# Surge pricing banner but no grid?



## socalfusions1 (Feb 18, 2015)

Been noticing the surge pricing banner in the app but no grid over my area, am I actually driving surge pricing?


----------



## YellowAntennaBall (Sep 21, 2014)

You probably need to move the map on the app to find the actual surge zone is not where you are.


----------



## Renrag760 (Dec 25, 2015)

I've noticed the same thing. When I move the map (like the above post suggests), I can't find any surge areas. Like none, anywhere in San Diego county.


----------



## Renrag760 (Dec 25, 2015)

Like so.

And I zoomed in and moved the map all over the county and all around my area. Not one red area to be found.


----------



## 7Miles (Dec 17, 2014)

Very easy answer, children. 
If Uber Select or Uber XL surges, you with your little Uber X see it as a surge too if you switch to Safari or other app on your iPhone . 
You won't get any surge cause you not XL but it will remind you that Uber is not all evil and some even get a surge while you get peanuts . Or while you are waiting for peanuts


----------



## 7Miles (Dec 17, 2014)

If you don't believe me - check pax Uber app and you will see XL or Select are surging while Uber X not.
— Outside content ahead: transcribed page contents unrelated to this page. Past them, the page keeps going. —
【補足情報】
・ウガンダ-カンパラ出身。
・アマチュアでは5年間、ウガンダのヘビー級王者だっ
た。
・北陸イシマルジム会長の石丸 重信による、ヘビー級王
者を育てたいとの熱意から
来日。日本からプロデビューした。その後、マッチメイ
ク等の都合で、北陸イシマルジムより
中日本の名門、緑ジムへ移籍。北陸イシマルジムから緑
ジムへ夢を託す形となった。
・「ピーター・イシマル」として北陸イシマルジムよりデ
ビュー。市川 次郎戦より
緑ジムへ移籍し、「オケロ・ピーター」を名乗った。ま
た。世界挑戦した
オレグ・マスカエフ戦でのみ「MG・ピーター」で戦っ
As soon as XL or Select stop surging, you won't see that message again. And it could be an area miles away from you too, btw.


----------



## Renrag760 (Dec 25, 2015)

Thank you 7Miles. I have yet to test it, but from the look of your avatar I feel I can trust you for some reason...


----------



## 7Miles (Dec 17, 2014)

Yep, my avatar is Uber CEO. If you can't trust Travis then I don't know who you can trust.


----------



## Renrag760 (Dec 25, 2015)

Hahahaha


----------



## JimS (Aug 18, 2015)

That's not the case. The Uber app has had a malfunction. There were reports in my area where X Drivers (including myself) saw no surge or just the blue banner (which isn't on my version of the app, so far as I can tell) aren't seeing the shaded surge area. I verified with the rider app, and X was surging in a small location 60 miles away.


----------